The Appian Way

The Appian Way is one of the earliest ancient Roman roads, stretching for more than 700 km from Rome to Brindisi on the south-east coast of Italy.

It was the brainchild of Appius Claudius, a Roman censor, who was blind but had a very acute mind. He realised that goods, travellers, carts and, most important of all, the army could move more quickly over paved roads than unpaved tracks. After his idea was accepted, work began in 312 BC on what would become the most important Roman road.

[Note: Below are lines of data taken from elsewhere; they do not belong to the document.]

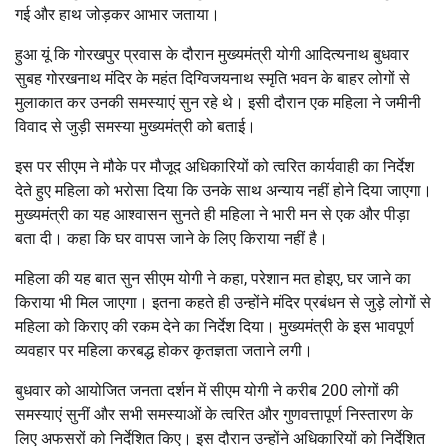
गई और हाथ जोड़कर आभार जताया।
हुआ यूं कि गोरखपुर प्रवास के दौरान मुख्यमंत्री योगी आदित्यनाथ बुधवार
सुबह गोरखनाथ मंदिर के महंत दिग्विजयनाथ स्मृति भवन के बाहर लोगों से
मुलाकात कर उनकी समस्याएं सुन रहे थे। इसी दौरान एक महिला ने जमीनी
विवाद से जुड़ी समस्या मुख्यमंत्री को बताई।
इस पर सीएम ने मौके पर मौजूद अधिकारियों को त्वरित कार्यवाही का निर्देश
देते हुए महिला को भरोसा दिया कि उनके साथ अन्याय नहीं होने दिया जाएगा।
मुख्यमंत्री का यह आश्वासन सुनते ही महिला ने भारी मन से एक और पीड़ा
बता दी। कहा कि घर वापस जाने के लिए किराया नहीं है।
महिला की यह बात सुन सीएम योगी ने कहा, परेशान मत होइए, घर जाने का
किराया भी मिल जाएगा। इतना कहते ही उन्होंने मंदिर प्रबंधन से जुड़े लोगों से
महिला को किराए की रकम देने का निर्देश दिया। मुख्यमंत्री के इस भावपूर्ण
व्यवहार पर महिला करबद्ध होकर कृतज्ञता जताने लगी।
बुधवार को आयोजित जनता दर्शन में सीएम योगी ने करीब 200 लोगों की
समस्याएं सुनीं और सभी समस्याओं के त्वरित और गुणवत्तापूर्ण निस्तारण के
लिए अफसरों को निर्देशित किए। इस दौरान उन्होंने अधिकारियों को निर्देशित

Appius Claudius personally supervised the workmen and stone-masons and tested the levelness of the blocks that comprise the road with his own bare feet. These blocks, made from volcanic basalt, were arranged in the manner of a mosaic and fitted together so perfectly that they have not been dislodged by traffic or the passage of time. Where the original surface can still be seen, it is possible to see the care with which the road was constructed more than two thousand years ago.

The Romans called this road Regina Viarum, the Queen of Roads. It ran firstly to Capua before being extended to Brindisi, although Emperor Trajan, several centuries later, would build a branch road to reach Brindisi by an easier route.

Many difficulties had to be overcome in creating the Appian Way. These included marshes, broken ground, and masses of rock that had to be levelled. The engineering skills needed to build this road were highly sophisticated.

In ancient times the road was lined by temples and villas, tombs and monuments. Many historical events are associated with the Appian Way, including the suicide of the great philosopher Seneca, who died at a villa on the Appian Way having slit his wrists on the orders of Emperor Nero. The slave result of Spartacus was put down with great slaughter by the Romans, who crucified 6,000 rebels along the Appian Way in 71 BC.

Although much of the original route has been lost in more recent years, a great deal of the Appian Way has been preserved. This includes a stretch that is the longest straight road in Europe, a distance of 62 km.